Among the entries below, how many lines contain the string "Wega"? Only the number, please.

# # # # # # #

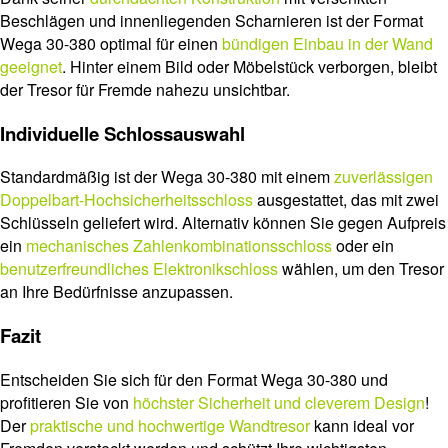
Beschlägen und innenliegenden Scharnieren ist der Format
Wega 30-380 optimal für einen
bündigen Einbau in der Wand
geeignet
. Hinter einem Bild oder Möbelstück verborgen, bleibt
der Tresor für Fremde nahezu unsichtbar.
Individuelle Schlossauswahl
Standardmäßig ist der Wega 30-380 mit einem
zuverlässigen
Doppelbart-Hochsicherheitsschloss
ausgestattet, das mit zwei
Schlüsseln geliefert wird. Alternativ können Sie gegen Aufpreis
ein
mechanisches Zahlenkombinationsschloss
oder ein
benutzerfreundliches Elektronikschloss
wählen, um den Tresor
an Ihre Bedürfnisse anzupassen.
Fazit
Entscheiden Sie sich für den Format Wega 30-380 und
profitieren Sie von
höchster Sicherheit und cleverem Design
!
Der
praktische und hochwertige Wandtresor
kann ideal vor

# # # # # # #

● **Solved exercise**
3